The Wayside School trilogy of books is, as far as I’m concerned, a seminal masterpiece of comedy and kidlit. They operate on a surreal, childlike level of logic that still speaks to my brain today.
More than that, the Wayside School books are honest portrayals of the confusion and paradoxes involved with being a child. As I grow older and the many sensations that are part of being a kid grow more and more distant, I value these books more, because they’re among the few stories that rekindle my memories and emotions of my youth.
I should also reiterate that the books are just really freaking funny. I often laugh out loud when I read them despite the fact that they’re aimed at kids. A good example of this sense of humor: The opening chapter of Wayside School is Falling Down makes me crack a smile every time.
I’ve written full reviews of the two books for my wife’s site, Readers By Night, so I’m just going to link to them here.

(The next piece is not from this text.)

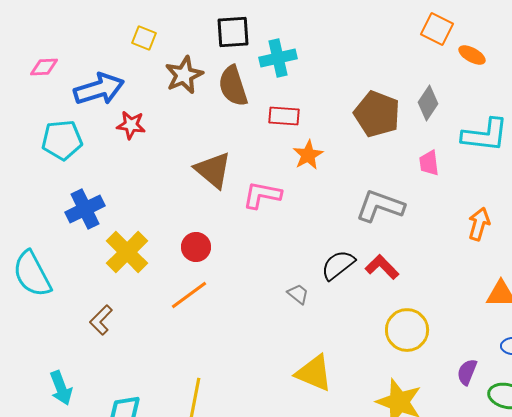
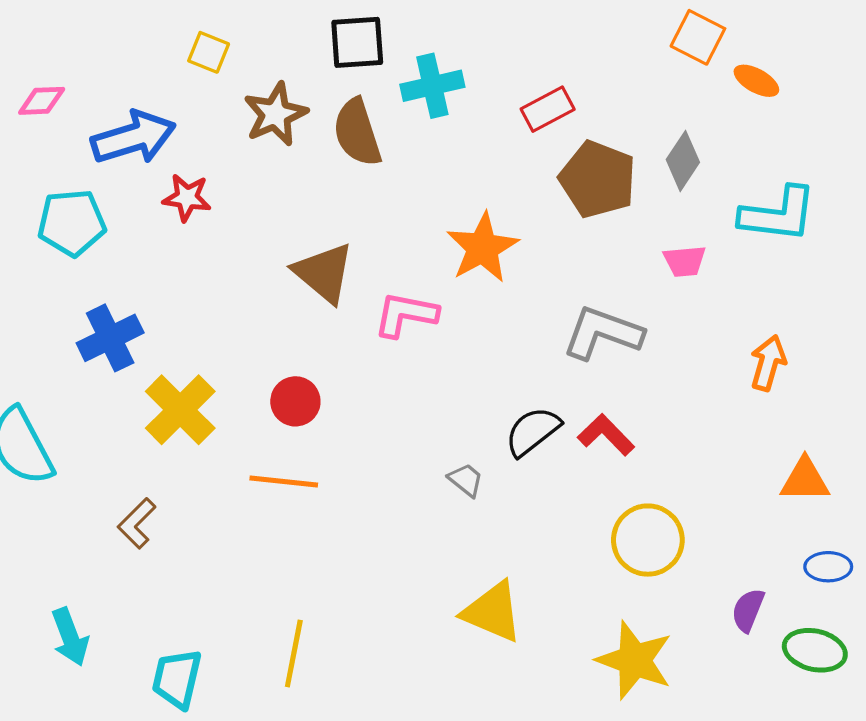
red rectangle: (284, 116) -> (548, 109), moved, turned -32
orange star: (308, 155) -> (482, 248), size x1.4
pink trapezoid: (429, 163) -> (685, 261), turned -88
orange line: (189, 295) -> (284, 482), turned 42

There’s no question that Sideways Stories from Wayside School is a silly, sweet book, but it’s also something greater. It’s archetypal and allegorical, a commentary on things like authority and conformity and the innate goodness of people and a bunch of other big ideas. Some of its stories are little more than half-baked jokes; others are dark and surreal tales. But this collection of 30 short stories adds up to a brilliant and hysterical gem for the slightly off-kilter kid inside us all.
Eleven years later, Sachar released its sequel, Wayside School is Falling Down. And this is a first-order sequel, a book that retains the spirit and energy of the original while expanding and refining its world. The second book in the Wayside series is more fully formed and polished than the original. There’s a drawback to this polish, too; some of the less developed stories feel a little bit disappointing where they felt like part of the slipshod charm in Sideways Stories. Still, the brisk format of 30 short stories is intact, which means it’s never too long before you’re sucked back in with some great little joke or little story.
Wayside School Gets a Little Stranger (1995)
I haven’t written a review yet (it’s near the top of my to-do list so that this article can be more complete), but here’s the short version: though A Little Stranger is still funny and charming, it’s easily the weakest of the trilogy. Many of the stories run for multiple chapters, which sucks some of the carefree attitude out of the book. And the focus on substitute teachers instead of students fails to yield the same comic dividends. But there’s still quite a bit to love: Some of the stories are hysterical (an elaborate “who’s on first” type gag about students’ pets might be my favorite), often going in unexpected places. It’s worth reading, but it’s a bit of a down point.